Tribunal Administratif de Toulouse — Décision N° TA31-2303844

mercredi 22 janvier 2025

JuridictionTribunal Administratif de Toulouse
SectionTribunal Administratif de Toulouse
N° DossierTA31-2303844
TypeDécision
RecoursPlein contentieux
PublicationD
FormationCellule juge unique

Résumé IA

Le Tribunal Administratif de Toulouse a examiné la requête de M. A contestant la réduction de 80 % de son allocation de revenu de solidarité active (RSA) pour avril 2023, prononcée par le président du conseil départemental de l'Aveyron. Le requérant soutenait avoir respecté son contrat d'engagement réciproque (CER) et contestait le motif de la sanction, notamment un défaut de convocation à un rendez-vous. Le tribunal a rejeté la requête, considérant que la sanction était fondée sur les articles L. 262-28 et L. 262-35 du code de l'action sociale et des familles, et que les moyens soulevés n'étaient pas établis. La décision confirme ainsi la légalité de la réduction des droits au RSA.

Texte intégral

Vu la procédure suivante :

Par une requête enregistrée le 29 juin 2023, M. B A demande au tribunal d'annuler la décision du 8 mars 2023 par laquelle le président du conseil départemental de l'Aveyron a réduit de 80 % le montant de son allocation de revenu de solidarité active (RSA) pour le mois d'avril 2023.

Il soutient que :

- la sanction est motivée par le non-respect des termes de son contrat d'engagement réciproque (CER) ; il a respecté tous les termes de son CER du 6 décembre 2022 ;

- les sanctions doivent se conformer à l'article 8 de la déclaration des droits de l'homme et du citoyen ainsi que l'a rappelé le Conseil constitutionnel dans sa décision 92-307 du 25 février 1992 ; en l'espèce, la sanction prononcée vise la loi du 1er décembre 2008 sans autres précisions ; son cas est fondé sur le 2° de l'article L. 262-37 du code de l'action sociale et des familles or le motif de la sanction ne saurait être rattaché au non-respect de ses engagements ainsi qu'il l'a fait valoir dans ses observations préalables à la sanction ;

- il ne peut être contraint à accepter une offre à laquelle il n'aurait pas souscrit dans le CER et qui ne correspond pas à ses qualifications et compétences acquises, ainsi que l'a jugé le Conseil d'État dans sa décision n° 418975 du 4 décembre 2019 ;

- il lui est reproché de ne pas s'être présenté à un rendez-vous le 5 janvier 2023 or il n'a pas été convoqué à ce rendez-vous ;

- depuis le 1er juin 2023, il est salarié dans une entreprise correspondant à son domaine d'activité.

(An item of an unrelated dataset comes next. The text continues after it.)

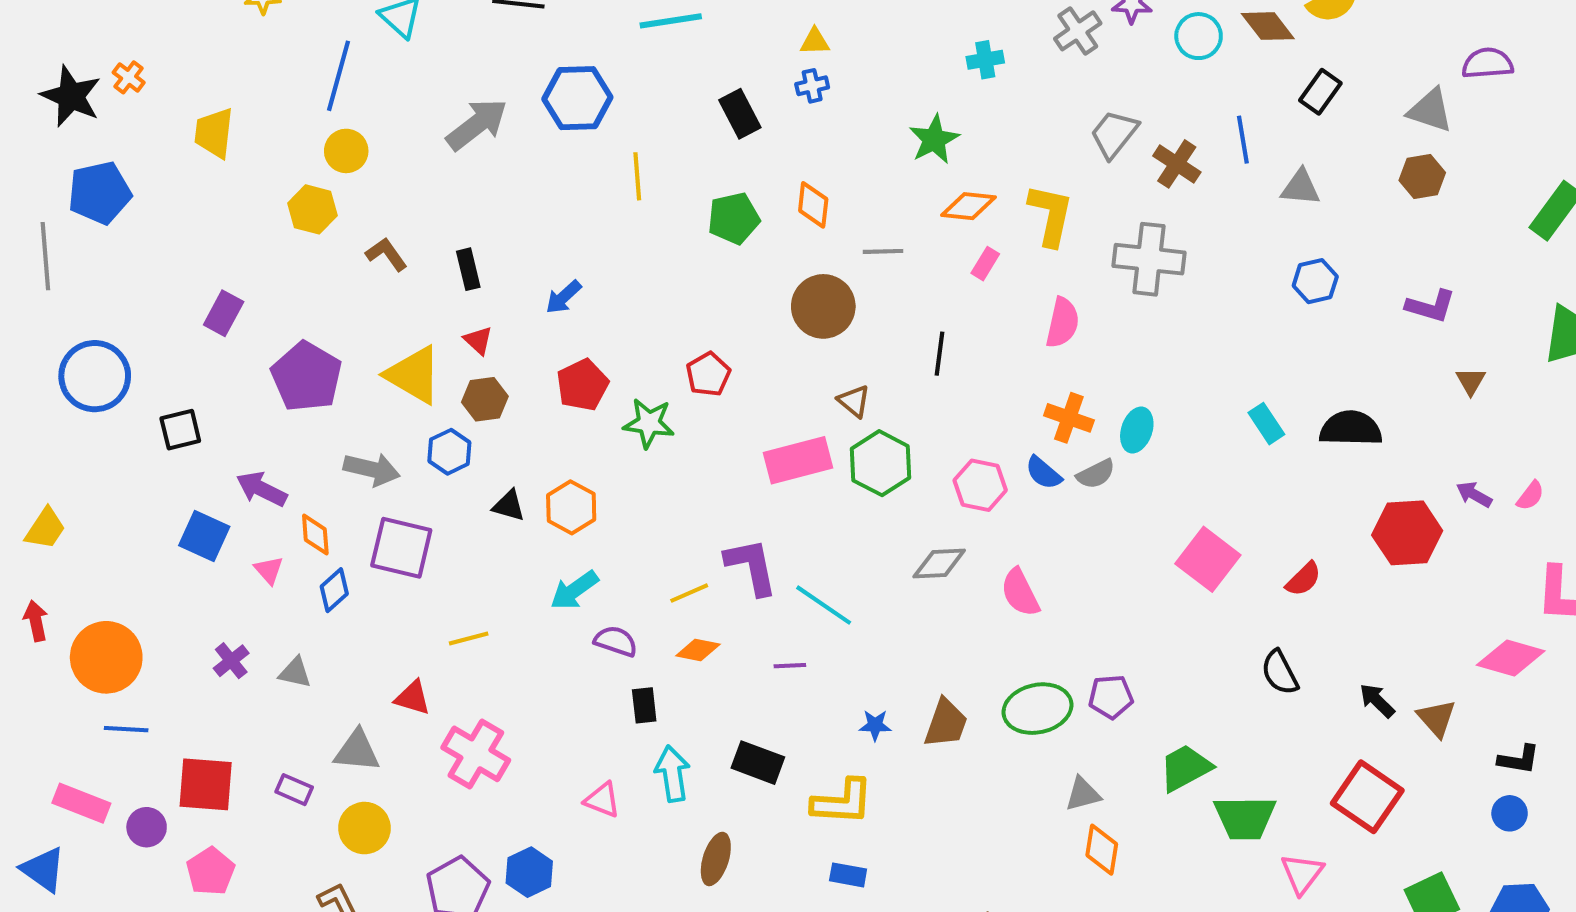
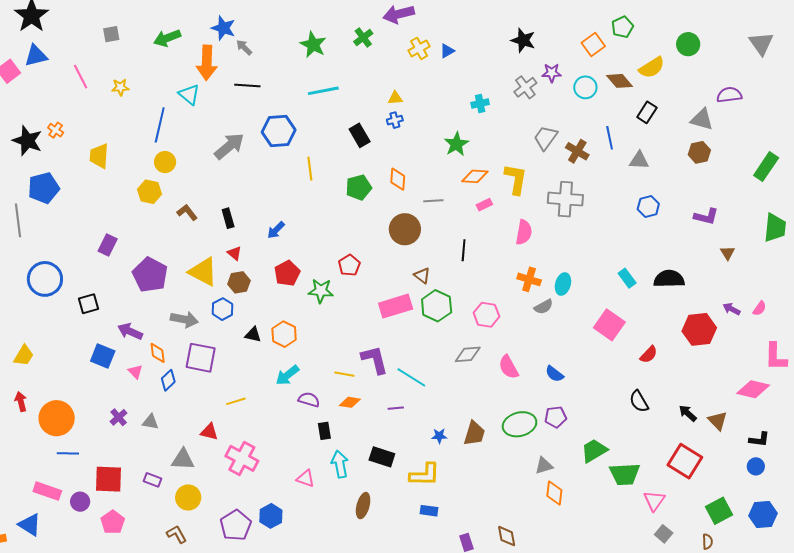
pink rectangle: (985, 264) -> (484, 205), turned 35
blue semicircle: (1043, 473) -> (554, 374), moved
pink square: (1208, 559) -> (609, 325), moved
yellow line: (689, 593) -> (344, 374), turned 36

Par un mémoire en défense enregistré le 2 mai 2024, le département de l'Aveyron conclut au rejet de la requête.

Il soutient qu'aucun des moyens de la requête n'est fondé.

Vu les autres pièces du dossier.

Vu :

- le code de l'action sociale et des familles ;

- le code de justice administrative.

En application de l'article R. 222-13 du code de justice administrative, le président du tribunal a désigné M. C pour statuer sur les litiges visés audit article.

Les parties ont été régulièrement averties du jour de l'audience.

Le président de la formation de jugement a dispensé le rapporteur public, sur sa proposition, de prononcer des conclusions à l'audience.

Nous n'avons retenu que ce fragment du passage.